Think for a second what “shadow inventory” is composed of and what it signifies about the housing market.
It means 1,800,000 homes are currently in foreclosure or are bank owned but do not show up in the regular non-distressed inventory.
Another 2,000,000 homes are underwater by at least 50 percent. These are likely to end up as foreclosures since the number one predicting factor for future housing issues is being underwater (otherwise you would simply sell into the market and move on). I would put these 2 million homes into the category of the 1.8 million homes and these two items combined are larger than the “healthy” market. And don’t think the pipeline has stopped growing.
Each month we add more people into this and there has been little movement to purge the inventory. This is probably the more troubling factor. The inventory is slowly dissipating but at this rate we are looking at 3 to 7 years before the market is “normal” and that assumes no more homes fall into the pipeline, which is unrealistic.
Ultimately what we are left with is a horrible housing market.
This also means an entirely new generation of Americans will be absolutely reluctant to buy a home or at the very least, do more significant due diligence. The fact that we are leaking the inventory out slowly with a system designed to preserve bank balance sheets guarantees us problems down the road.

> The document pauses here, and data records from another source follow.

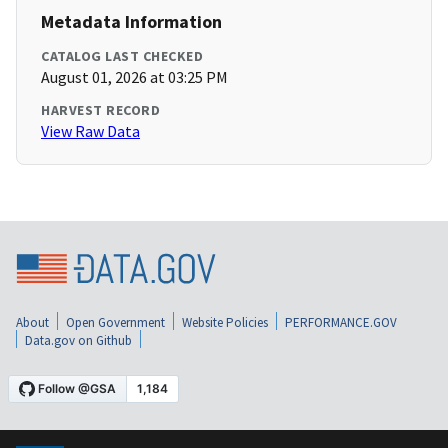
Metadata Information
CATALOG LAST CHECKED
August 01, 2026 at 03:25 PM
HARVEST RECORD
View Raw Data
About
Open Government
Website Policies
PERFORMANCE.GOV
Data.gov on Github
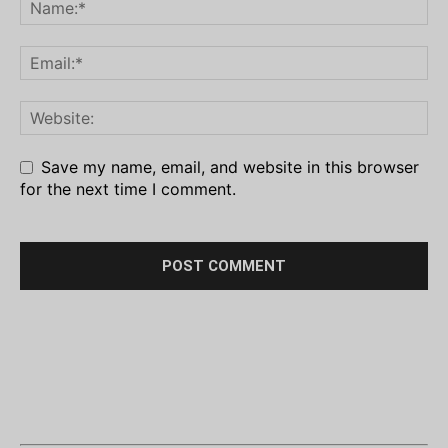
Save my name, email, and website in this browser
for the next time I comment.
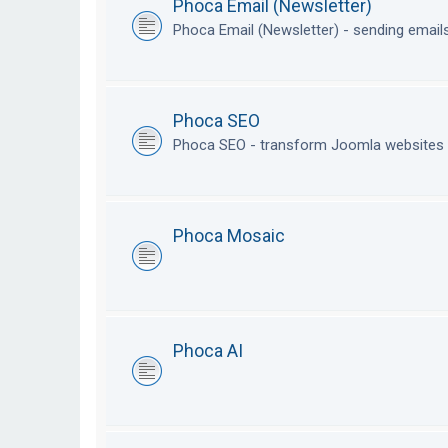
Phoca Email (Newsletter)
Phoca Email (Newsletter) - sending emai
Phoca SEO
Phoca SEO - transform Joomla websites i
Phoca Mosaic
Phoca AI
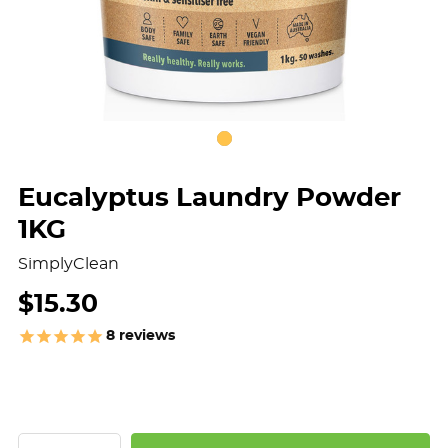
Eucalyptus Laundry Powder
1KG
SimplyClean
$15.30
8
reviews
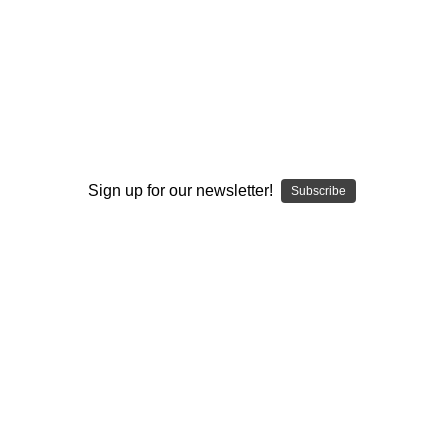
program and is FREE to
join
!
I ACCEPT THE TERMS AND I'M 21+
Sign up for our newsletter!
Subscribe
ELEV8 GLASS
ELEV8 GLASS
Ceramic Flavor Disc for
Character Pick, Poker or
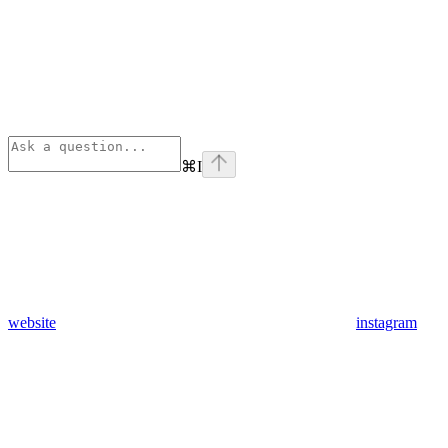
⌘
I
website
instagram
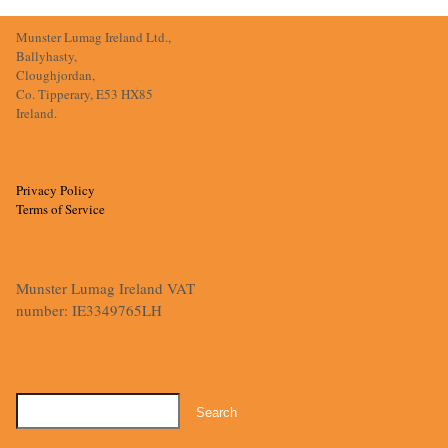
Munster Lumag Ireland Ltd.,
Ballyhasty,
Cloughjordan,
Co. Tipperary, E53 HX85
Ireland.
Privacy Policy
Terms of Service
Munster Lumag Ireland VAT
number: IE3349765LH
Search
for:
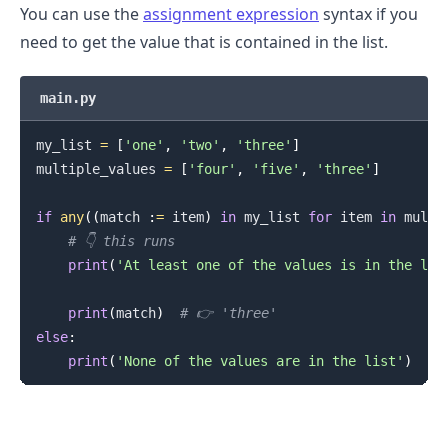
You can use the
assignment expression
syntax if you
need to get the value that is contained in the list.
main.py
my_list 
=
[
'one'
,
'two'
,
'three'
]
multiple_values 
=
[
'four'
,
'five'
,
'three'
]
if
any
(
(
match 
:
=
 item
)
in
 my_list 
for
 item 
in
 multi
# 👇️ this runs
print
(
'At least one of the values is in the lis
print
(
match
)
# 👉️ 'three'
else
:
print
(
'None of the values are in the list'
)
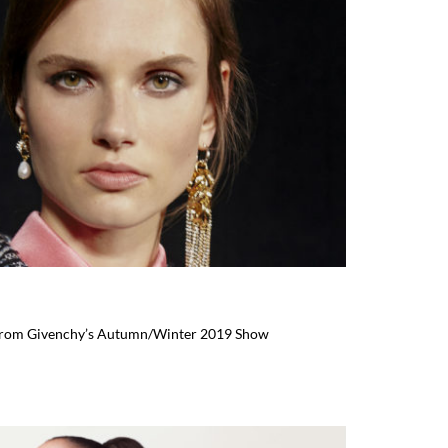
 From Givenchy’s Autumn/Winter 2019 Show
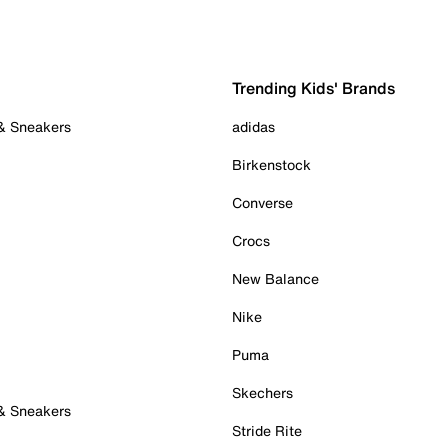
Trending Kids' Brands
 & Sneakers
adidas
Birkenstock
Converse
Crocs
New Balance
Nike
Puma
Skechers
 & Sneakers
Stride Rite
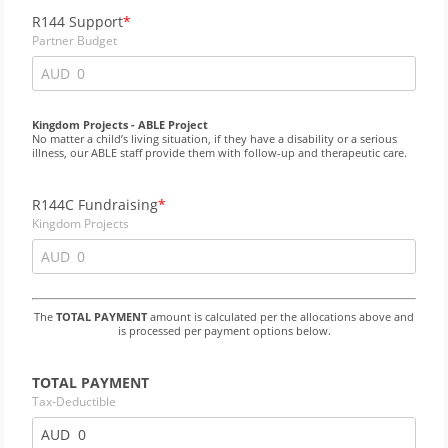
R144 Support
Partner Budget
AUD
Kingdom Projects - ABLE Project
No matter a child’s living situation, if they have a disability or a serious
illness, our ABLE staff provide them with follow-up and therapeutic care.
R144C Fundraising
Kingdom Projects
AUD
The
TOTAL PAYMENT
amount is calculated per the allocations above and
is processed per payment options below.
TOTAL PAYMENT
Tax-Deductible
AUD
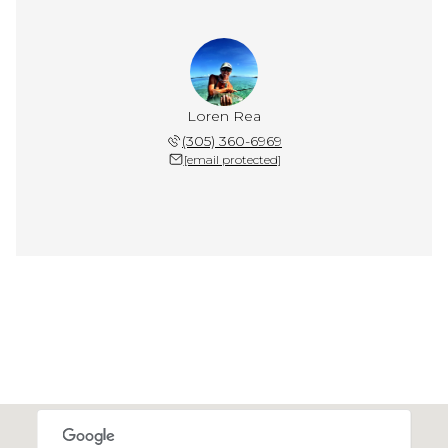
Loren Rea
(305) 360-6969
[email protected]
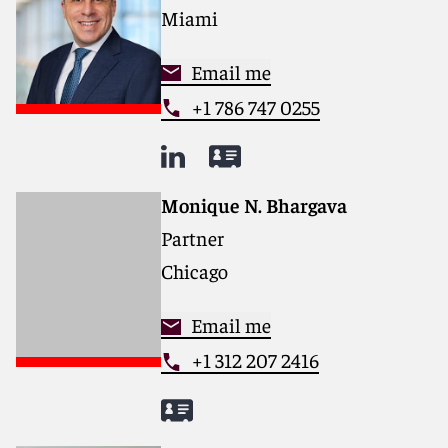
Miami
Email me
+1 786 747 0255
Monique N. Bhargava
Partner
Chicago
Email me
+1 312 207 2416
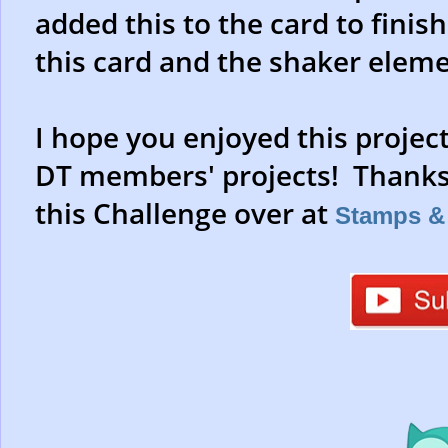
added this to the card to finish 
this card and the shaker eleme
I hope you enjoyed this projec
DT members' projects! Thanks 
this Challenge over at
Stamps &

The financial industry is largely a drag on the economy and will continue to operate that way.
Until we truly clean out the shadow inventory to a manageable level there will be no recovery in the housing market. Until solid wage growth occurs, there will be no push for home values to go up. This is the end scenario of the experiment orchestrated by Wall Street investment banks.
Gear up because the bill is now coming due and it certainly isn’t Wall Street investment banks that will be paying it.